Unfortunately, a year later, no intervention has been made in Rakai.
According to Owor, two sub-counties of Muko and Bufundi in the newly created district of Rubanda were ravaged by mud flow last month, destroying 710 acres of crops and killing tens of animals. The same speeding mudslides damaged 5 bridges, 10 houses, 6 water springs and left several roads impassable.
15 bodies were discovered following the natural calamity and each of the bereaved families waits to get Ush 500,000 from government.
Floods that hit Kisizi hospital in Rukingiri district in the same month of September killed 3 infants and left the Oxygen Concentrator along with several other hospital equipment damaged. The gravity water supply system that supplies the hospital was also destroyed.
Bleak picture
However, despite all the growing inventory of emergency requirements arising from these disasters, Owor said that only Ush 2 billion has been released by the Ministry of Finance.
A sum of Ush of the required Ush 31 billion is to also go into reinforcing education and health needs especially in Bulambuli resettlement where over 1,000 displaced househds are in need of new homes. These were relocated from parts of Bududa, Sironko and Bulambuli itself.

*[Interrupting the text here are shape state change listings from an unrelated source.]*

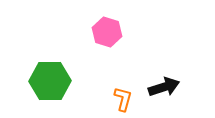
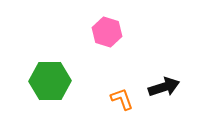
orange L-shape: moved 1 px left; rotated 35 degrees counterclockwise
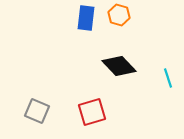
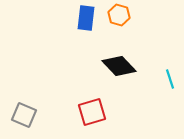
cyan line: moved 2 px right, 1 px down
gray square: moved 13 px left, 4 px down
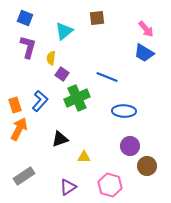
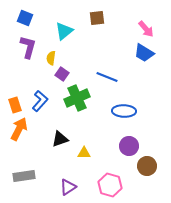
purple circle: moved 1 px left
yellow triangle: moved 4 px up
gray rectangle: rotated 25 degrees clockwise
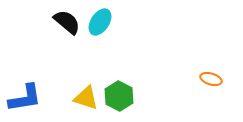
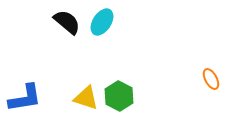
cyan ellipse: moved 2 px right
orange ellipse: rotated 45 degrees clockwise
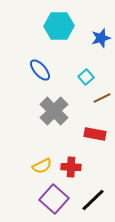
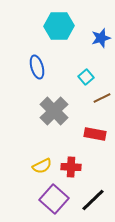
blue ellipse: moved 3 px left, 3 px up; rotated 25 degrees clockwise
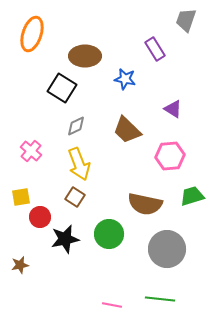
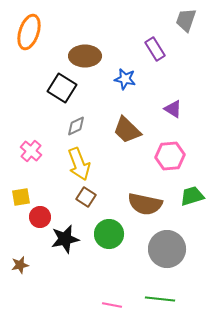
orange ellipse: moved 3 px left, 2 px up
brown square: moved 11 px right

“In August, the Minister of Disaster Musa Ecweru submitted a request for an urgent supplementary release of Ush 31 billion, but Ministry of Finance has so far released only 6% of the budget required,” Owor told the meeting.

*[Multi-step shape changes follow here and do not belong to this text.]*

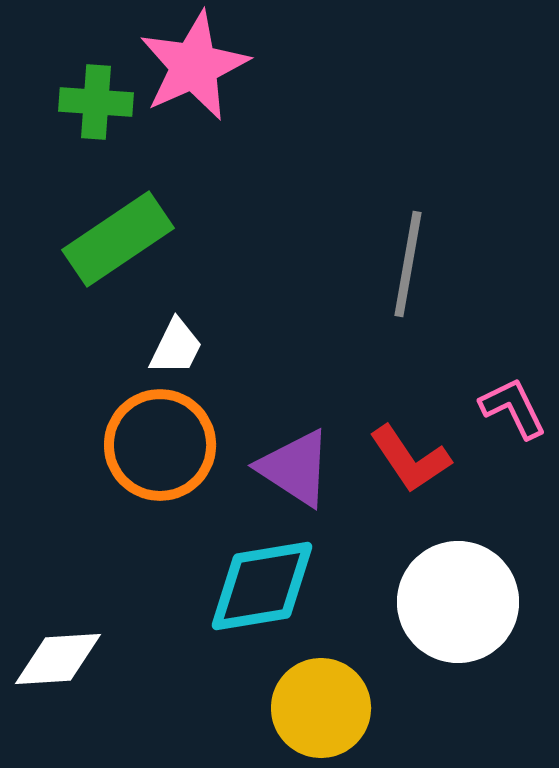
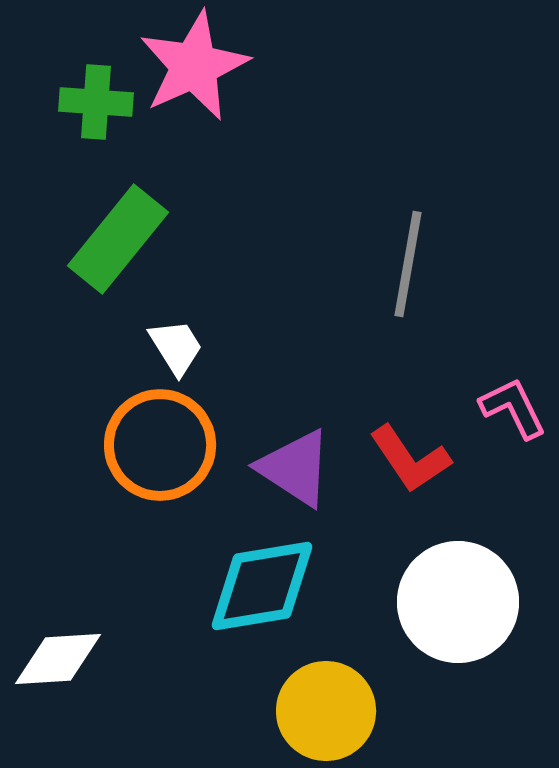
green rectangle: rotated 17 degrees counterclockwise
white trapezoid: rotated 58 degrees counterclockwise
yellow circle: moved 5 px right, 3 px down
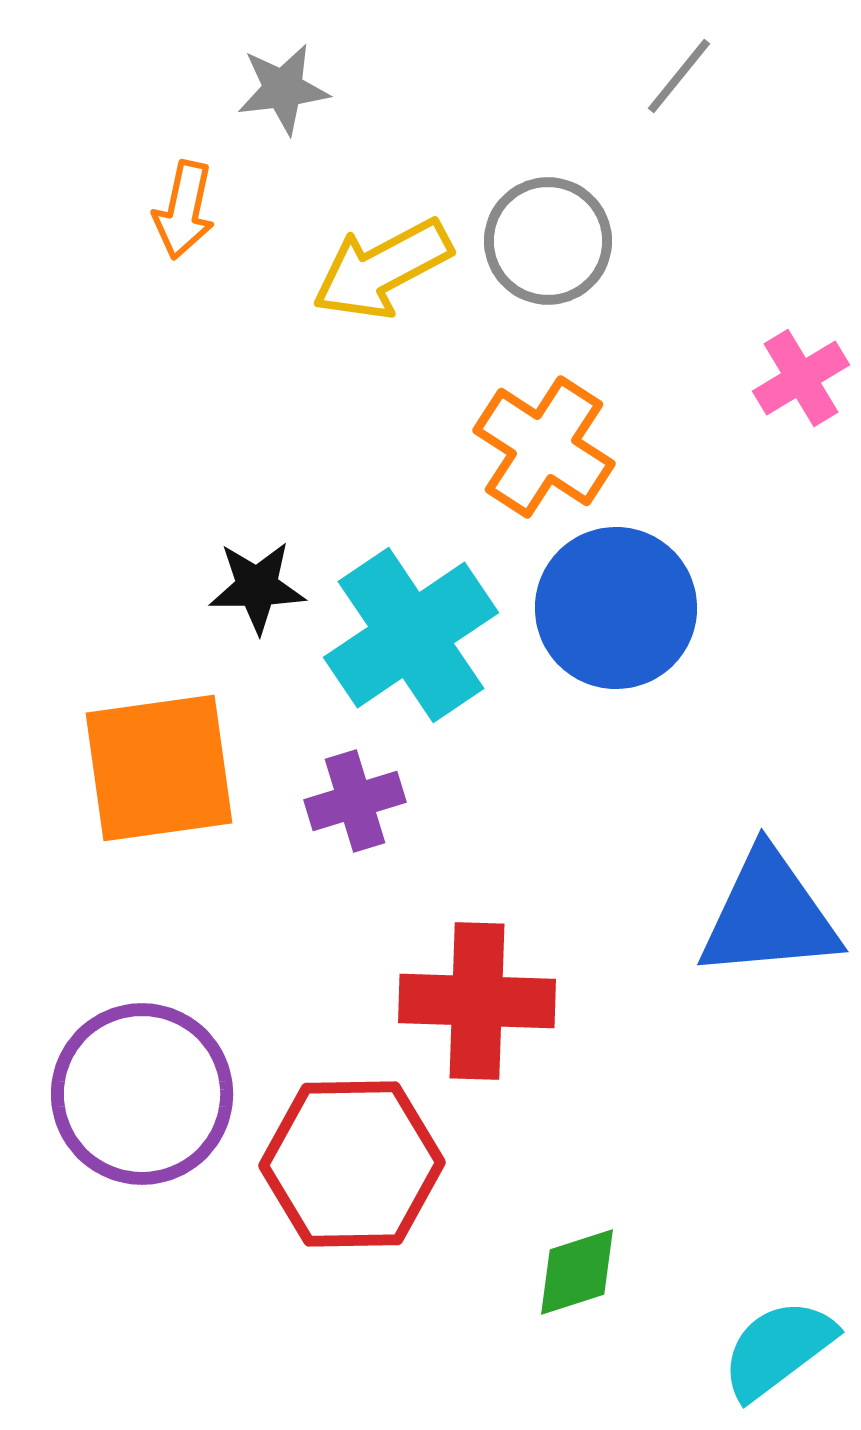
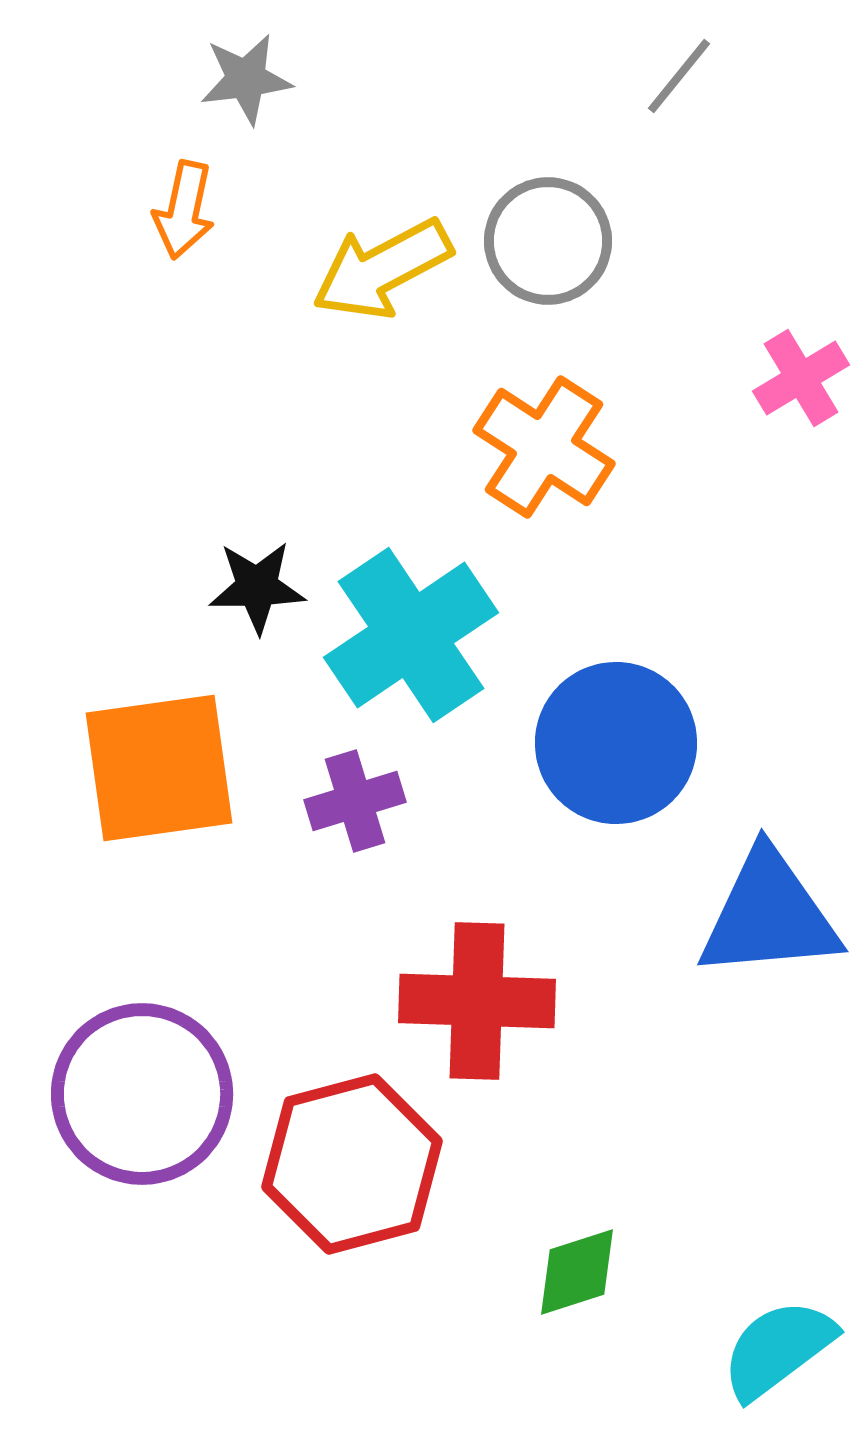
gray star: moved 37 px left, 10 px up
blue circle: moved 135 px down
red hexagon: rotated 14 degrees counterclockwise
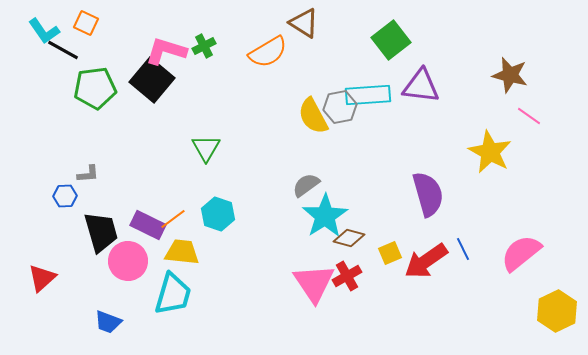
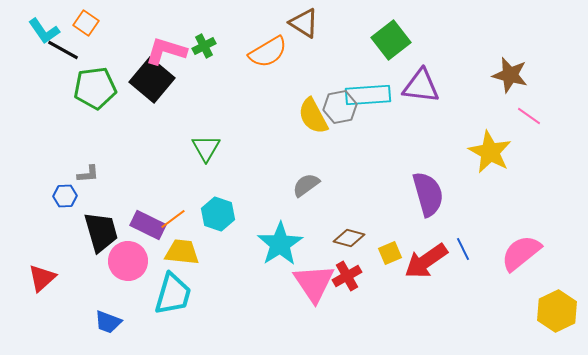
orange square: rotated 10 degrees clockwise
cyan star: moved 45 px left, 28 px down
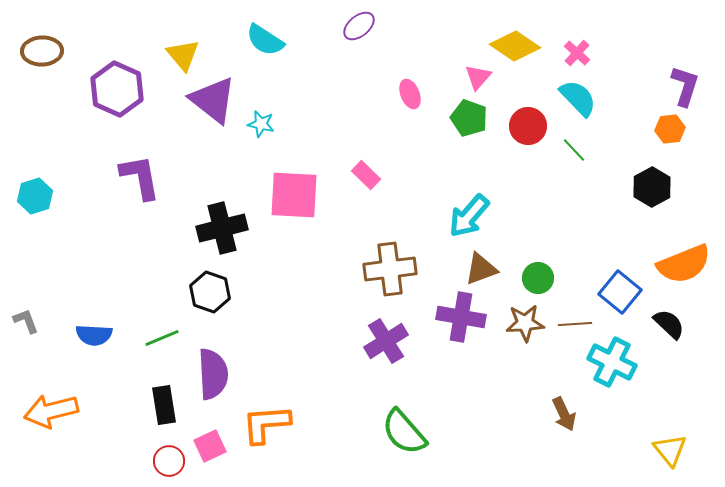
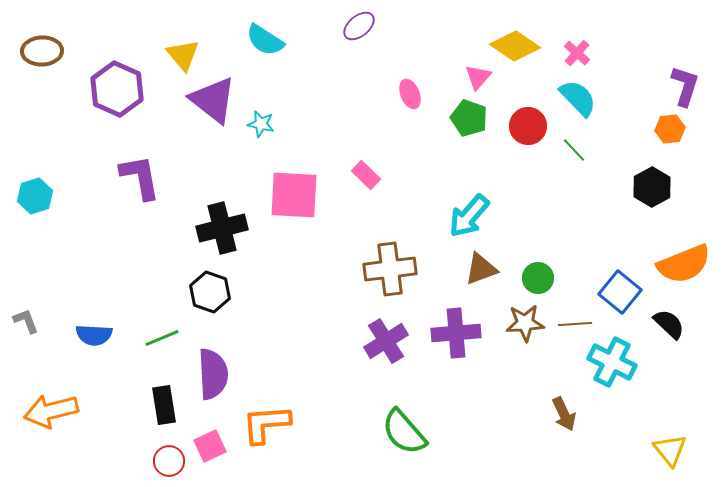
purple cross at (461, 317): moved 5 px left, 16 px down; rotated 15 degrees counterclockwise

Delayed disbursement of emergency funding is not the challenge that the Department of Disaster Management is facing. The annual budget allocated to the budget was slashed by 96% to a minimal Ush 2 billion in 2017/18.
“This entire financial year, we were given Ush 2 billion which we have already spent yet we are in the first quarter. So any disaster that occurs nowcan only be addressed using supplementary funds which is very slow and goes through bureaucracy,” Owor told Soft Power after the meeting.

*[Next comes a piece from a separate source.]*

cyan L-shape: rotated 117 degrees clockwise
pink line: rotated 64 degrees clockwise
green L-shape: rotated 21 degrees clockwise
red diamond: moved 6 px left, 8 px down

“Disasters don’t wait. If people are displaced and need tents, they won’t wait. It is a challenge that disasters are using supplementary funding.”
Resettlement alone requires a sum of Ush 17 billion.
On the issue of priority if the funds or part of it are availed, Owor said priority with be given to saving of lives. He said that people who lack food will be catered for prior to those in need of shelter.
Important to note is that some of these calamities occurred in districts that were recently created which means that there is no financial and technical capacity to deal with them.
When this website spoke to State Minister for Microfinance, Haruna Kasolo Kyeyune on what is being done to avail the funds needed, he said; “As government, we must have budgeted for it. Disaster Management has its budget and money is released on quarterly basis. We might consider front loading to ensure that problem is solved.”
His response seems to be completely out of touch with the bleak picture earlier given by Commissioner Owor Martin stating that the entire annual appropriation for the Department has been spent in the first quarter.
During Tuesday’s meeting, Prime Minister Rugunda stressed the fact that Ugandans must play a central role in mitigating potential natural hazards especially since many of these result from practices that destroy the environment.
Interim interventions
The Ministry of Transport promised to send a technical team to assess the damage in Rubanda and establish whether the meagre emergency funds in the Uganda Road Fund can be utilized. Meanwhile the standby equipment in Mbarara will be dispatched to carry out repairs.
Allan Ruta, the Assistant Commissioner for Disease Control in the Ministry of Health said that the Ministry will consider establishing outposts with temporary health workers especially in Kyegegwa. Furthermore, he said, quantification of the emergency drugs from the National Medical Store will be done before they are distributed to distressed areas.
On the perennial landslides in Bududa, the NEMA boss, Tom Okurut tabled a proposal by Ugandan academia in the U.S that an artificial riverbed be created along the slopes to reduce over saturation of the ground which often leads to avalanches.